Disrupting Prescription Drug Pricing: Mark Cuban’s Cost-Plus Vision

By João L. Carapinha

February 13, 2026

Exposing Prescription Drug Pricing Flaws

Prescription drug pricing in the US is riddled with inefficiencies, as revealed in this JAMA interview published online on February 12, 2026. Mark Cuban, cofounder of the Mark Cuban Cost Plus Drug Company, discusses with Editor in Chief Kirsten Bibbins-Domingo how pharmacy benefit managers (PBMs) owned by major insurance companies dominate formularies and pricing through opaque practices. His company’s model—selling medications at manufacturer acquisition cost plus a 15% markup—exposes systemic flaws, particularly for generics, but extends to branded drugs blocked by PBM control. The core argument is that the market lacks efficiency due to vertical integration, forcing patients and employers to pay inflated retail prices while rebates flow back to PBMs and insurers.

PBM Formulary Lockdown

Cuban asserts that the US prescription drug market is not efficient, as evidenced by Cost Plus Drugs’ inability to access branded and specialty medications despite willingness to apply the same cost-plus pricing. He explains that pharmaceutical manufacturers avoid direct sales to his company because the “big 3 insurance companies” owning PBMs threaten to downgrade their entire portfolios on formularies covering 300 million lives, potentially costing manufacturers tens to hundreds of millions. A specific example is a recent conversation with a pharmaceutical CEO, who indicated that Cost Plus Drugs would need to cover half of 180 million lives before manufacturers could risk collaboration. This control extends beyond generics, with Cuban noting that branded drugs like Eliquis, retailing at $609, involve 50% rebates captured by PBMs, highlighting how formulary auctions prioritize PBM leverage over competitive pricing.

Insurer Scale Capture Tactics

The interview reveals how PBMs, owned by insurers with thousands of subsidiaries including hospitals, oncology centers, and physician practices, achieve “scale capture” and regulatory influence, mirroring the AT&T monopoly broken up in 1984. Cuban quantifies this with one insurer’s 2600 subsidiaries generating $200 billion in intercompany transfers—0.6% of US GDP—enabling “left pocket, right pocket” markups invisible to employers.

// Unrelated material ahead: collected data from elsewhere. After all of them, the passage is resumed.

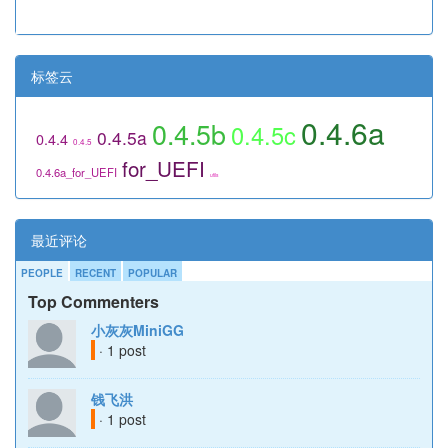
标签云
0.4.6a
0.4.5b
0.4.5c
0.4.5a
0.4.4
0.4.5
for_UEFI
0.4.6a_for_UEFI
utils
最近评论
PEOPLE
RECENT
POPULAR
Top Commenters
小灰灰MiniGG
· 1 post
钱飞洪
· 1 post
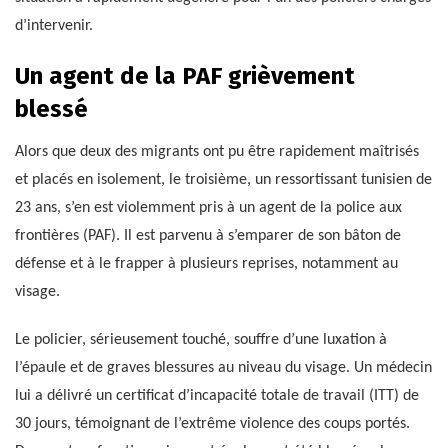
d’intervenir.
Un agent de la PAF grièvement
blessé
Alors que deux des migrants ont pu être rapidement maîtrisés
et placés en isolement, le troisième, un ressortissant tunisien de
23 ans, s’en est violemment pris à un agent de la police aux
frontières (PAF). Il est parvenu à s’emparer de son bâton de
défense et à le frapper à plusieurs reprises, notamment au
visage.
Le policier, sérieusement touché, souffre d’une luxation à
l’épaule et de graves blessures au niveau du visage. Un médecin
lui a délivré un certificat d’incapacité totale de travail (ITT) de
30 jours, témoignant de l’extrême violence des coups portés.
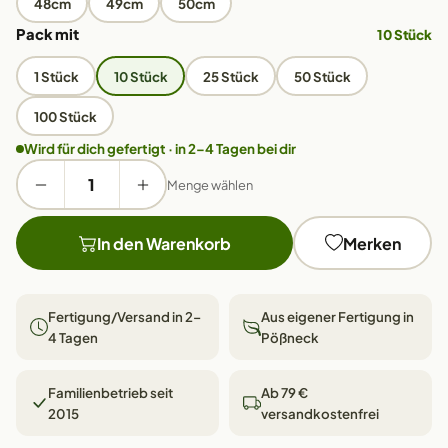
48cm
49cm
50cm
Pack mit
10 Stück
1 Stück
10 Stück
25 Stück
50 Stück
100 Stück
Wird für dich gefertigt · in 2–4 Tagen bei dir
Menge wählen
In den Warenkorb
Merken
Fertigung/Versand in 2–
Aus eigener Fertigung in
4 Tagen
Pößneck
Familienbetrieb seit
Ab 79 €
2015
versandkostenfrei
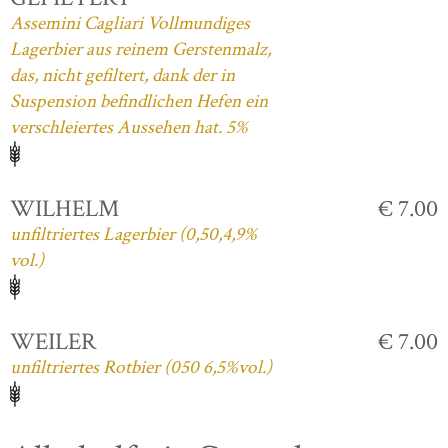
Assemini Cagliari Vollmundiges
Lagerbier aus reinem Gerstenmalz,
das, nicht gefiltert, dank der in
Suspension befindlichen Hefen ein
verschleiertes Aussehen hat. 5%
WILHELM
€ 7.00
unfiltriertes Lagerbier (0,50,4,9%
vol.)
WEILER
€ 7.00
unfiltriertes Rotbier (050 6,5%vol.)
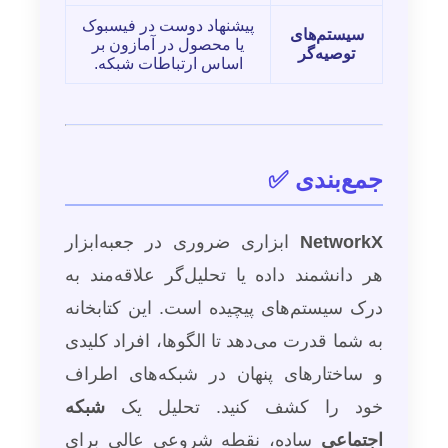
پیشنهاد دوست در فیسبوک
سیستم‌های
یا محصول در آمازون بر
توصیه‌گر
اساس ارتباطات شبکه.
جمع‌بندی ✅
NetworkX
ابزاری ضروری در جعبه‌ابزار
هر دانشمند داده یا تحلیل‌گر علاقه‌مند به
درک سیستم‌های پیچیده است. این کتابخانه
به شما قدرت می‌دهد تا الگوها، افراد کلیدی
و ساختارهای پنهان در شبکه‌های اطراف
خود را کشف کنید. تحلیل یک
شبکه
اجتماعی
ساده، نقطه شروعی عالی برای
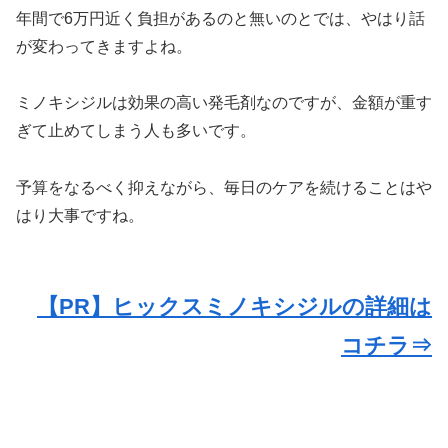
年間で6万円近く負担があるのと無いのとでは、やはり話
が変わってきますよね。
ミノキシジルは効果の高い発毛剤なのですが、金額が重す
ぎて止めてしまう人も多いです。
予算をなるべく抑えながら、毎日のケアを続けることはや
はり大事ですね。
【PR】ヒックスミノキシジルの詳細は
コチラ⇒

For self-insured plans covering over 160 million beneficiaries, employees face full retail prices like $600 for Eliquis until meeting deductibles, with half as rebates retained partly by PBMs (e.g., 10%) and passed to insurers, effectively making sick employees subsidize employer plans. This dynamic disadvantages patients with low take-home pay, who skip medications due to high deductibles.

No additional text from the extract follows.